The album’s opener - and one of its strongest tracks - is “Love From The Other Side”, beginning with a near-operatic orchestra before crescendoing in something that feels like a cross between an uptempo Hans Zimmer score and a rock concert. The band - Stump, drummer Andy Hurley, guitarist Joe Trohman, and bassist Pete Wentz - are firing on all cylinders, in a way I haven’t heard them in years. Yes, there are some exceptional tracks on their post-hiatus albums like American Beauty/American Psycho and M A N I A, but there were moments on each of those which felt disjointed. This time, they’re completely in sync, and their work with longtime producer Neal Avron has produced some of their best results.

Genres are not mined for inspiration, but rather alluded to, such as on the bubbly, swing-heavy “So Good Right Now” and the Earth, Wind and Fire-evoking “What A Time To Be Alive” (and only Wentz can continue to deliver emo poetry amongst the likes of “Everything is lit except my serotonin.”) The spirit of Led Zeppelin’s “Kashmir” is invoked on the symphonic “I Am My Own Muse”, which is preceded by a sound clip of dialogue spoken by actor Ethan Hawke from Reality Bites. It is an emotional speech about the meaning of life, about our need to create our own verses. It’s perfectly placed before “Muse”, lending to the epic nature of the album.

For the first time in years, Wentz delivers a spoken-word poem titled “Baby Annihilation”, before leading into “The Kintsugi Kid (Ten Years)”, a track which gets its name from the Japanese art of repairing broken pottery with gold-infused lacquer. There’s something poetic about this: Fall Out Boy were once in a state of near-disrepair, and they have since the cracked vase that was poised to crumble after Folie a Deux and fill the fault lines with gold, silver, and platinum.

Some of the best choruses make up Stardust, with singles like “Heartbreak Feels So Good” and “Hold Me Like A Grudge” finding the band taking the pop sensibilities they’ve showcased on an album like M A N I A and taking it even a step further. It feels much more like a band on Stardust, and it’s extremely refreshing. “Fake Out” and “Flu Game” feel like ethereal pop dreams being cranked through the Fall Out Boy filter, while “Heaven, Iowa” finds Stump delivering one of his best vocal runs as he screams the line “scar-crossed lovers” into the ether.

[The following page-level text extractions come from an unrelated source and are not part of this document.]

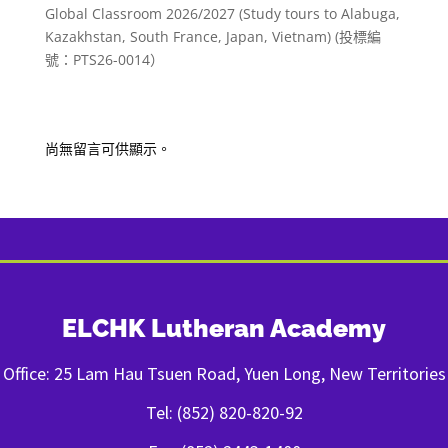
Global Classroom 2026/2027 (Study tours to Alabuga,
Kazakhstan, South France, Japan, Vietnam) (投標編
號：PTS26-0014）
Recent Comments
尚無留言可供顯示。
ELCHK Lutheran Academy
Office: 25 Lam Hau Tsuen Road, Yuen Long, New Territories
Tel: (852) 820-820-92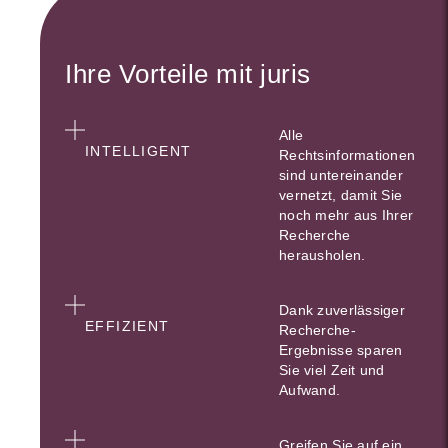
Ihre Vorteile mit juris
Alle
INTELLIGENT
Rechtsinformationen
sind untereinander
vernetzt, damit Sie
noch mehr aus Ihrer
Recherche
herausholen.
Dank zuverlässiger
EFFIZIENT
Recherche-
Ergebnisse sparen
Sie viel Zeit und
Aufwand.
Greifen Sie auf ein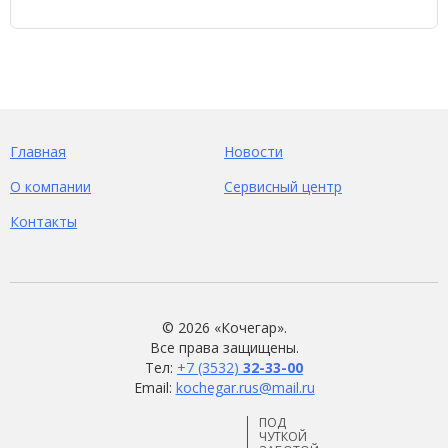
Главная
Новости
О компании
Сервисный центр
Контакты
©
2026 «Кочегар».
Все права защищены.
Тел:
+7 (3532)
32-33-00
Email:
kochegar.rus@mail.ru
ПОД
ЧУТКОЙ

All roads lead to the eponymous concluding track, a song that feels like an encapsulation of everything the band have been working to make the past two decades. Stump’s soulful punk vocal stylings and piano work mesh seamlessly with Wentz’ lyricism, Trohman’s guitar riffs and Hurley’s percussive nature, leading into a brilliant reprise of “Love From The Other Side” that ties the album together. So Much (for) Stardust may very well be Fall Out Boy’s most ambitious record to date, and surely one of their best. Even in moments when you feel that life is a random lottery of meaningless tragedy and a series of near escapes, they’ve managed to sit back and - beautifully - ride their own melt.